━━━ EXTRACTED ENTRIES ━━━
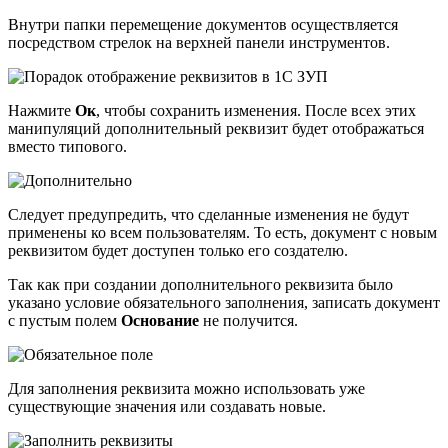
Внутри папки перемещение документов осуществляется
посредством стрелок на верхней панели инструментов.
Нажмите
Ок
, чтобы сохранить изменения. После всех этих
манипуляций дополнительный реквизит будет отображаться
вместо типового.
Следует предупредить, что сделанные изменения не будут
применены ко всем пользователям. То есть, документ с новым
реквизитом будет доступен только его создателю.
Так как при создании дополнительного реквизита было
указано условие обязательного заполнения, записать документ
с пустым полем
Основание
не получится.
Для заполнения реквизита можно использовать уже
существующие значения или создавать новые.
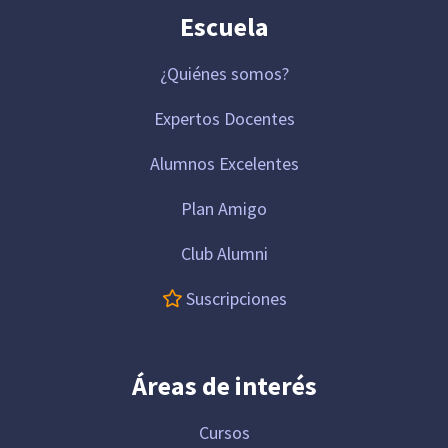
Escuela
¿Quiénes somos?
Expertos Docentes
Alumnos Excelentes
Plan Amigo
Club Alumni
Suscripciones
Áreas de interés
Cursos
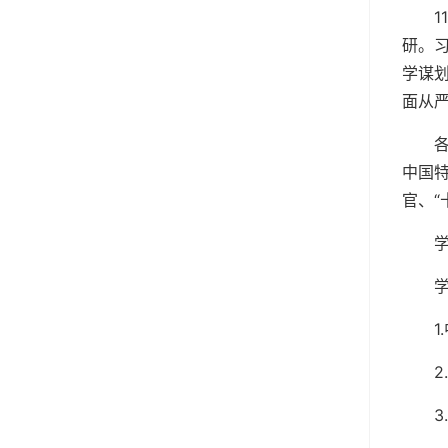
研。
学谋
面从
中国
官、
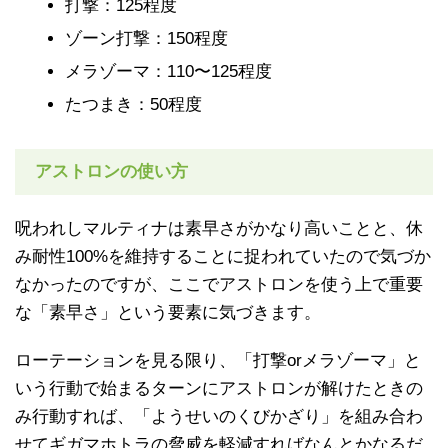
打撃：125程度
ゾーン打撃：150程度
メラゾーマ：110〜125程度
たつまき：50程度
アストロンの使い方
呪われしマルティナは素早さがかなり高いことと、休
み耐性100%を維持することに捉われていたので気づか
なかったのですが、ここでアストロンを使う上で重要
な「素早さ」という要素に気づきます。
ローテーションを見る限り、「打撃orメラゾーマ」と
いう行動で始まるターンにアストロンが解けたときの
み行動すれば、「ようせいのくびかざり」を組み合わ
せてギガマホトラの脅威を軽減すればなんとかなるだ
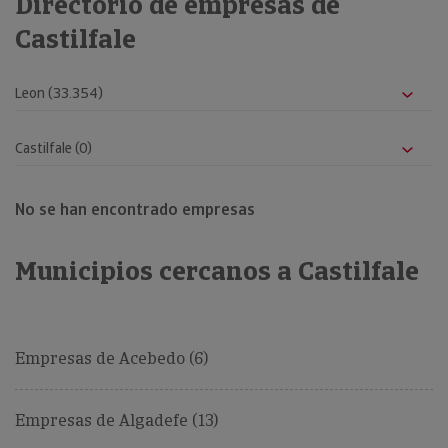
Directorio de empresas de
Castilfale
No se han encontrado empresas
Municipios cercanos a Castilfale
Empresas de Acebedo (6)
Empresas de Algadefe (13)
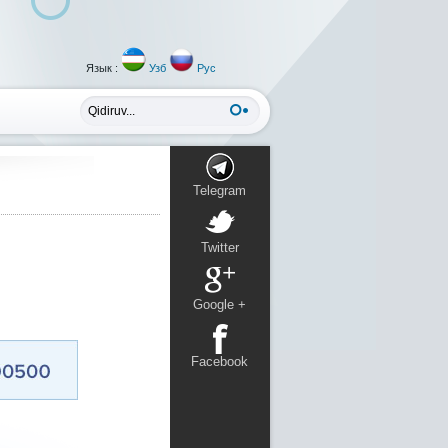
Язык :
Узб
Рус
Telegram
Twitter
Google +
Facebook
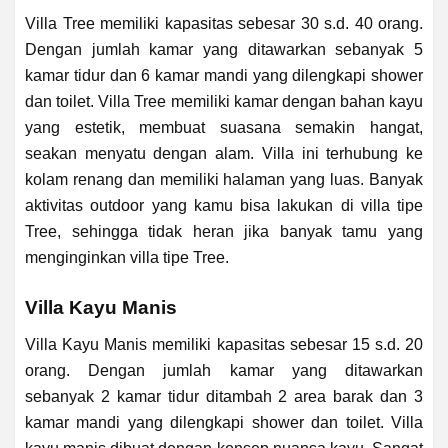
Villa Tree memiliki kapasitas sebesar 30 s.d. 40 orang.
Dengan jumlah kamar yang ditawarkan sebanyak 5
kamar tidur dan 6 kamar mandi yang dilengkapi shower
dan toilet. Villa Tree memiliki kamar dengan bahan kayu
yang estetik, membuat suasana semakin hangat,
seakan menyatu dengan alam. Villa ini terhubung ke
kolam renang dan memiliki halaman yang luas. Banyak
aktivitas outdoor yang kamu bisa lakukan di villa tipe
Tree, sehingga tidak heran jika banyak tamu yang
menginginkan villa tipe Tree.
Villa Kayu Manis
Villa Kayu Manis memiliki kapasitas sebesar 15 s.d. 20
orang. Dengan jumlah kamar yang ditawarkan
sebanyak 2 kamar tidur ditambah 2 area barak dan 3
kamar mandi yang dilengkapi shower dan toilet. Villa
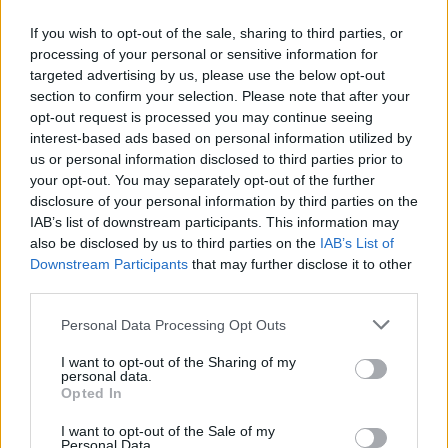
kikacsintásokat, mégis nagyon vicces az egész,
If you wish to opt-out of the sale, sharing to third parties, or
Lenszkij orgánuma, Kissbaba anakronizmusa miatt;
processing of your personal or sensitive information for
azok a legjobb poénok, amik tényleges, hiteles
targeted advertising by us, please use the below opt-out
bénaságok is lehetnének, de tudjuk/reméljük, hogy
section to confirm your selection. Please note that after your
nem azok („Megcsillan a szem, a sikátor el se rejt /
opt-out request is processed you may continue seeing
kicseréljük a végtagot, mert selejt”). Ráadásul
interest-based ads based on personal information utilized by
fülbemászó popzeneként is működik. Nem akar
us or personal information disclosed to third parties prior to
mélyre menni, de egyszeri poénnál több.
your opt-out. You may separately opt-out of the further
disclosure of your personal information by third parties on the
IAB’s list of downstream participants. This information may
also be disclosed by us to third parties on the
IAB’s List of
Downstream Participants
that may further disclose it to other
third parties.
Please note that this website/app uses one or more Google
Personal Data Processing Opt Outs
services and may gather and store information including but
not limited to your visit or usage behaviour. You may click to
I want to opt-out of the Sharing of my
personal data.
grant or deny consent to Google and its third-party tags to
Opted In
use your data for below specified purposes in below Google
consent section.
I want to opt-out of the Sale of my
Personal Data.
━━━
- WORK REQUIRED -
Starting at the line that contains "sebanyak 2 kamar" and ending at the line that contains "not limited to", transcribe the material above exactly, excluding pictures.

- ANSWER BELOW -
sebanyak 2 kamar tidur ditambah 2 area barak dan 3
kamar mandi yang dilengkapi shower dan toilet. Villa
kikacsintásokat, mégis nagyon vicces az egész,
If you wish to opt-out of the sale, sharing to third parties, or
Lenszkij orgánuma, Kissbaba anakronizmusa miatt;
processing of your personal or sensitive information for
azok a legjobb poénok, amik tényleges, hiteles
targeted advertising by us, please use the below opt-out
bénaságok is lehetnének, de tudjuk/reméljük, hogy
section to confirm your selection. Please note that after your
nem azok („Megcsillan a szem, a sikátor el se rejt /
opt-out request is processed you may continue seeing
kicseréljük a végtagot, mert selejt”). Ráadásul
interest-based ads based on personal information utilized by
fülbemászó popzeneként is működik. Nem akar
us or personal information disclosed to third parties prior to
mélyre menni, de egyszeri poénnál több.
your opt-out. You may separately opt-out of the further
disclosure of your personal information by third parties on the
IAB’s list of downstream participants. This information may
also be disclosed by us to third parties on the
IAB’s List of
Downstream Participants
that may further disclose it to other
third parties.
Please note that this website/app uses one or more Google
Personal Data Processing Opt Outs
services and may gather and store information including but
not limited to your visit or usage behaviour. You may click to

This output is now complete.